Rabu, 18 Mei 2016

Kejujuran Terpinggirkan, Semuanya Tunduk pada Uang

Belakangan ini, sebagaimana diberitakan media massa, perilaku curang dalam bentuk tindak pidana korupsi semakin sering terjadi. Seolah-olah fungsi agama untuk meningkatkan moral dan derajat manusia telah mengalami kegagalan. Para pejabat, yang seharusnya menjadi panutan, apakah itu PNS di kejaksaan, hakim, polisi, birokrat, anggota legeslatif, dan lain sebagainya tampak semakin kemaruk saja untuk mengumpulkan kekayaan secara tidak halal. Berikut wawancara Made Mustika dari Raditya dengan Drs. I Wayan Suja, M. Si.

Drs. Wayan Suja, M.Si, seorang dosen di Undiksha Singaraja mengatakan, “Orang Bali lebih takut melanggar tradisi daripada melanggar ajaran agama,” katanya suatu ketika saat memberikan dharmawacana di sebuah sekolah. Untuk memperoleh pemahaman yang lebih jelas mengapa keterpurukan bangsa semakin parah, Raditya berkesempatan datang ke rumahnya di Jl. Pulau Komodo, Gang Ayodya, Singaraja, beberapa waktu lalu. Berikut petikannya.

Secara umum, bagaimana komentar Anda melihat semaraknya umat Hindu melakukan ritual pada saat-saat hari keagamaan itu datang, termasuk kegiatan Purnama-Tilem di sekolah-sekolah?

Aktivitas yang baik, tetapi jauh lebih baik jika kesemarakan ritual juga dibarengi dengan upaya untuk mengisi diri dengan nilai-nilai kehinduan dan mempraktekkannya dalam kehidupan sehari-hari. Jika hanya ritual, agama tidak akan pernah dijadikan tuntunan dalam kehidupan pribadi dan sosial. Dalam kondisi seperti itu, bukan hanya umat yang “terbebani” akibat ritual yang cenderung semakin mengembang, tetapi agama itu secara perlahan namun pasti dituntun menuju kelenyapan. Ibarat balon yang terus ditiup, memang penampakannya semakin menarik, tetapi akhirnya … meledak. Demikian juga praktek ritual, jika tidak dituntun dengan tattwa Veda, dia hanya enak dijadikan tontonan, atau enaknya hanya pada pihak penonton. Ditinggalkannya Hindu Dharma seiring rubuhnya Majapahit dan hijrahnya krama Bali saat ini ke keyakinan lain adalah bukti kekeliruan beragama yang hanya mengurusi soal-soal ritual. Sekali lagi, ini bukan kesalahan ajaran Veda, tetapi karena kekeliruan kita dalam mengemas praktek beragama, dan malas minum susu segar Sanatana Dharma.

Sudah idealkah itu?

Sangat jauh dari ideal, apalagi kesempurnaan. Jika tiga kerangka agama hanya digarap pada satu tiang, maka bangun agama itu tidak akan kokoh. Apalagi, dalam konstruksi agama, fondasi yang sesungguhnya adalah sraddha, yang terbangun lewat pemahaman tattwa. Tanpa pemahaman tattwa dan praktek kesusilaan, bangun agama itu ibarat candi atau gedung yang dibangun di atas pasir. Sedikit saja ada gangguan, apalagi gempa, banjir, atau badai, bangunan itu pasti rubuh. Dalam kondisi itu, ornamen ritual bagaimana pun indah dan megahnya, pasti tidak akan mampu mencegah ambruknya kontruksi agama tersebut.

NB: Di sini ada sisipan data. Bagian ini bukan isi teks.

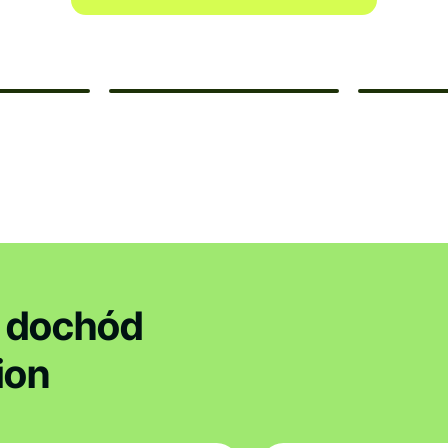
y dochód
ion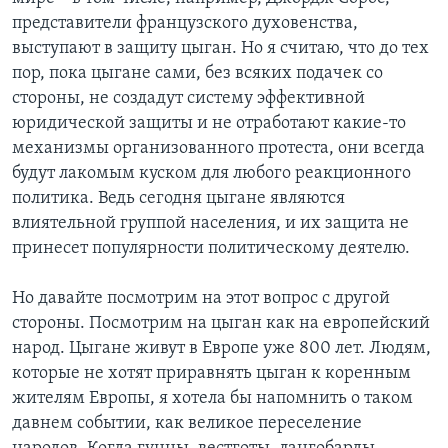
представители французского духовенства,
выступают в защиту цыган. Но я считаю, что до тех
пор, пока цыгане сами, без всяких подачек со
стороны, не создадут систему эффективной
юридической защиты и не отработают какие-то
механизмы организованного протеста, они всегда
будут лакомым куском для любого реакционного
политика. Ведь сегодня цыгане являются
влиятельной группой населения, и их защита не
принесет популярности политическому деятелю.
Но давайте посмотрим на этот вопрос с другой
стороны. Посмотрим на цыган как на европейский
народ. Цыгане живут в Европе уже 800 лет. Людям,
которые не хотят приравнять цыган к коренным
жителям Европы, я хотела бы напомнить о таком
давнем событии, как великое переселение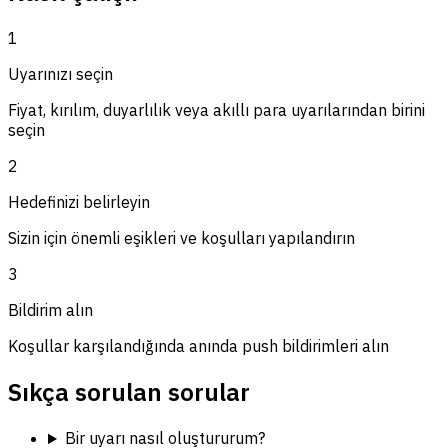
1
Uyarınızı seçin
Fiyat, kırılım, duyarlılık veya akıllı para uyarılarından birini
seçin
2
Hedefinizi belirleyin
Sizin için önemli eşikleri ve koşulları yapılandırın
3
Bildirim alın
Koşullar karşılandığında anında push bildirimleri alın
Sıkça sorulan sorular
Bir uyarı nasıl oluştururum?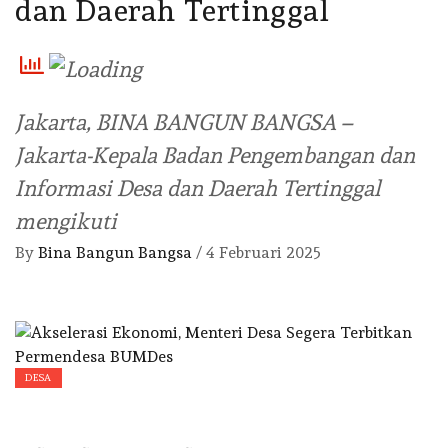
dan Daerah Tertinggal
Jakarta, BINA BANGUN BANGSA –
Jakarta-Kepala Badan Pengembangan dan
Informasi Desa dan Daerah Tertinggal
mengikuti
By
Bina Bangun Bangsa
/
4 Februari 2025
DESA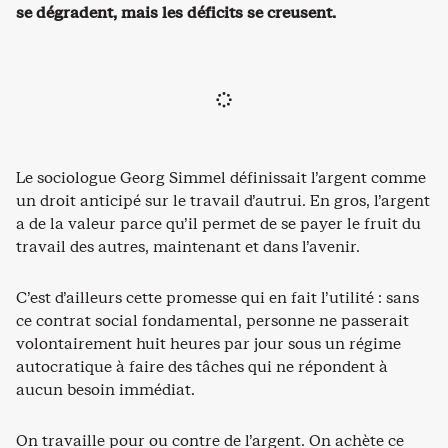
se dégradent, mais les déficits se creusent.
Le sociologue Georg Simmel définissait l’argent comme
un droit anticipé sur le travail d’autrui. En gros, l’argent
a de la valeur parce qu’il permet de se payer le fruit du
travail des autres, maintenant et dans l’avenir.
C’est d’ailleurs cette promesse qui en fait l’utilité : sans
ce contrat social fondamental, personne ne passerait
volontairement huit heures par jour sous un régime
autocratique à faire des tâches qui ne répondent à
aucun besoin immédiat.
On travaille pour ou contre de l’argent. On achète ce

Mengenai banten atau sesajen. Apakah hal yang kita warisi tidak bisa disesuaikan lagi, atau dimodifikasi kalau alat kelengkapannya dirasakan memberatkan karena faktor langka atau mahal?

Sumber hukum penggunaan banten dalam praktek ritual bukan sruti (wahyu), tetapi tradisi lokal yang diciptakan oleh orang-orang bijak pada zamannya. Penggunaan banten sebagai sarana pemujaan melibatkan kerja sama manusia dan alam untuk memuliakan kebesaran Tuhan. Setiap unsur banten memiliki makna simbolik untuk mengenal hakekat diri, serta mengharmonisasi diri dengan Sang Pencipta, masyarakat, dan lingkungan. Itulah banten, bahasa spiritual untuk mengekspresikan diri dalam berkomunikasi dengan lingkungan, menggunakan unsur alam sebagai sarana. Permasalahannya, karena kerakusan kita mengeksploitasi alam dan malas memeliharanya, ketersediaan sarana upakara semakin terbatas. Kini, untuk memenuhi kebutuhan ritual, Bali mesti mendatangkan janur, buah-buahan, telor, bahkan sampai semat dari luar. Sudah saatnya kita mengefisienkan penggunaan sarana upakara, memodifikasi, atau bahkan menggantikan dengan produk lokal lainnya. Jika tetap berpegang pada tradisi dengan membabi buta, maka sesungguhnya kita telah mengurbankan diri untuk masa lalu, bukan untuk kebesaran agama.

Bagaimana pendapat Anda jika seseorang menggantikan ritual dengan kirtan (melantumkan mantram-mantram) atau meditasi? Mana yang lebih utama di antara cara-cara itu?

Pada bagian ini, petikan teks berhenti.